Schizonycha affinis

Scientific classification
- Kingdom: Animalia
- Phylum: Arthropoda
- Clade: Pancrustacea
- Class: Insecta
- Order: Coleoptera
- Suborder: Polyphaga
- Infraorder: Scarabaeiformia
- Family: Scarabaeidae
- Genus: Schizonycha
- Species: S. affinis
- Binomial name: Schizonycha affinis Boheman, 1857
- Synonyms: Schizonycha natalica Moser, 1917 ; Schizonycha furva Péringuey, 1904 ; Schizonycha oblonga Boheman, 1857 ;

= Schizonycha affinis =

- Genus: Schizonycha
- Species: affinis
- Authority: Boheman, 1857

Species of beetle

Schizonycha affinis is a species of beetle of the family Scarabaeidae. It is found in South Africa (KwaZulu-Natal, Northern Cape, Free State, Mpumalanga, North West) and Zimbabwe.

==Description==
Adults reach a length of about 11 mm. They are yellowish-brown, but the head, pronotum, scutellum and legs are red.
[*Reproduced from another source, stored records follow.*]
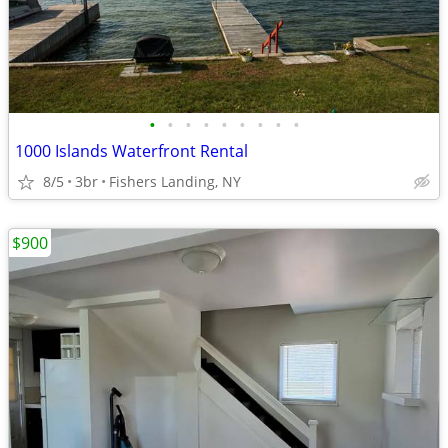
•
•
•
•
•
•
•
•
•
1000 Islands Waterfront Rental
8/5
3br
Fishers Landing, NY
$900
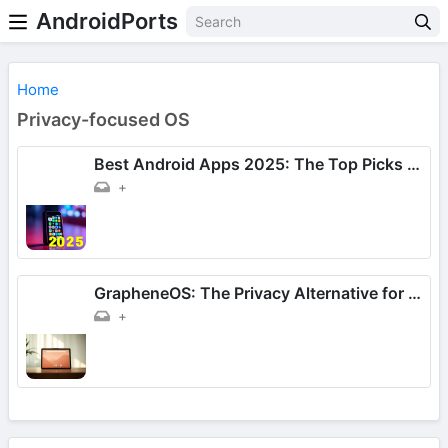
AndroidPorts
Home
Privacy-focused OS
Best Android Apps 2025: The Top Picks for Daily Use!
+
GrapheneOS: The Privacy Alternative for Google Pixel Tablet
+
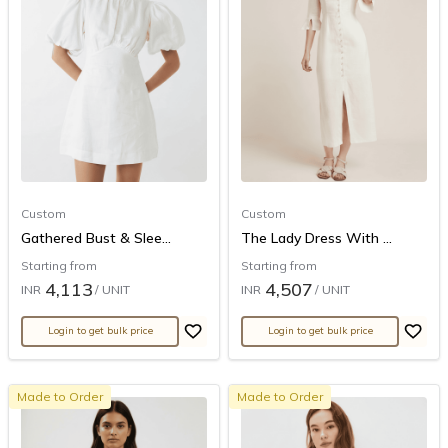
Custom
Custom
Gathered Bust & Slee...
The Lady Dress With ...
Starting from
Starting from
4,113
4,507
INR
/ UNIT
INR
/ UNIT
Login to get bulk price
Login to get bulk price
Made to Order
Made to Order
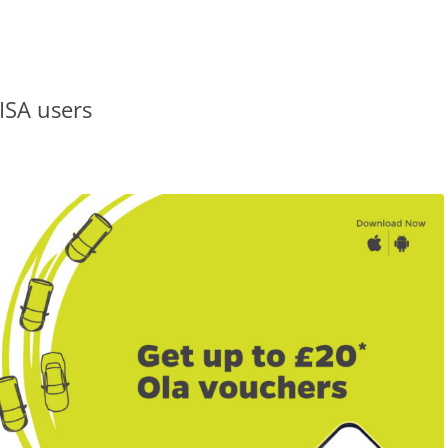
VISA users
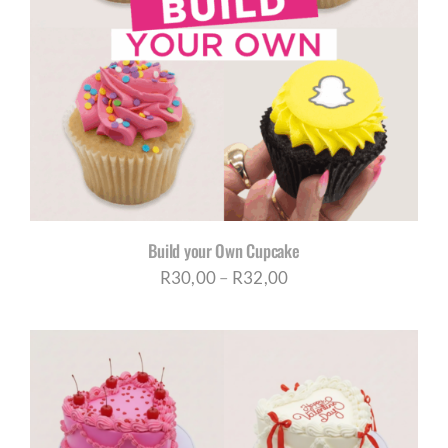
Build your Own Cupcake
Price
R
30,00
–
R
32,00
range:
R30,00
through
R32,00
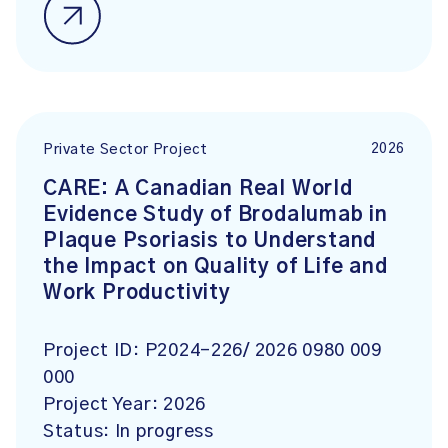
2026
Private Sector Project
CARE: A Canadian Real World
Evidence Study of Brodalumab in
Plaque Psoriasis to Understand
the Impact on Quality of Life and
Work Productivity
Project ID:
P2024-226/ 2026 0980 009
000
Project Year:
2026
Status:
In progress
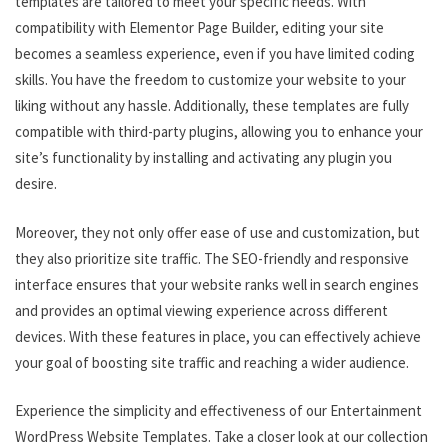
templates are tailored to meet your specific needs. With
compatibility with Elementor Page Builder, editing your site
becomes a seamless experience, even if you have limited coding
skills. You have the freedom to customize your website to your
liking without any hassle. Additionally, these templates are fully
compatible with third-party plugins, allowing you to enhance your
site’s functionality by installing and activating any plugin you
desire.
Moreover, they not only offer ease of use and customization, but
they also prioritize site traffic. The SEO-friendly and responsive
interface ensures that your website ranks well in search engines
and provides an optimal viewing experience across different
devices. With these features in place, you can effectively achieve
your goal of boosting site traffic and reaching a wider audience.
Experience the simplicity and effectiveness of our Entertainment
WordPress Website Templates. Take a closer look at our collection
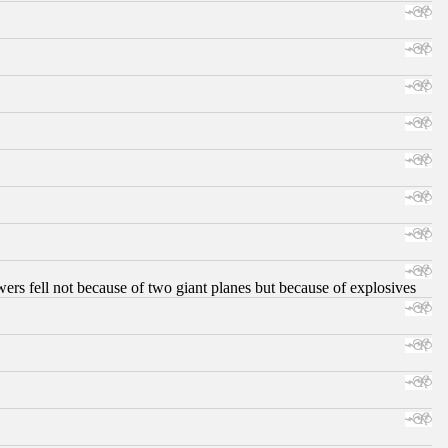
ers fell not because of two giant planes but because of explosives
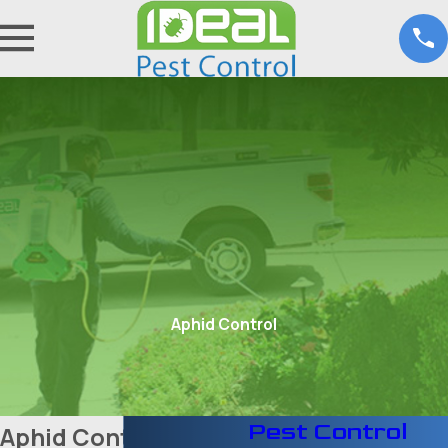
Aphid Control
Pest Control
Aphid Control in Fort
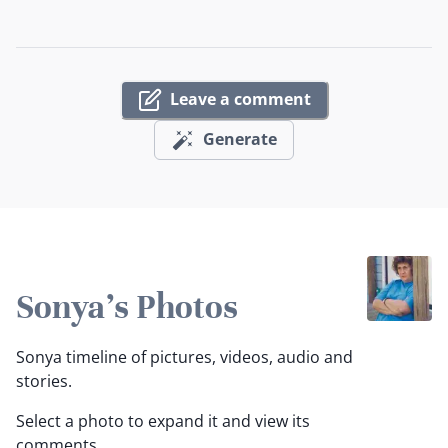
Leave a comment
Generate
Sonya's Photos
Sonya timeline of pictures, videos, audio and
stories.
Select a photo to expand it and view its
comments.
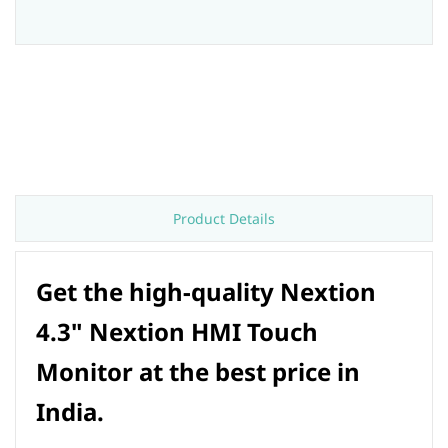
Product Details
Get the high-quality Nextion
4.3" Nextion HMI Touch
Monitor at the best price in
India.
The head is robust, somewhat wrinkled and punctured and the antennae are brown. The pronotum is quite densely covered with coarse punctures, which are irregularly spaced. The punctures have minute setae, which are more distinct on the sides of the pronotum than in the middle. The elytra are covered with tiny, bristly punctures.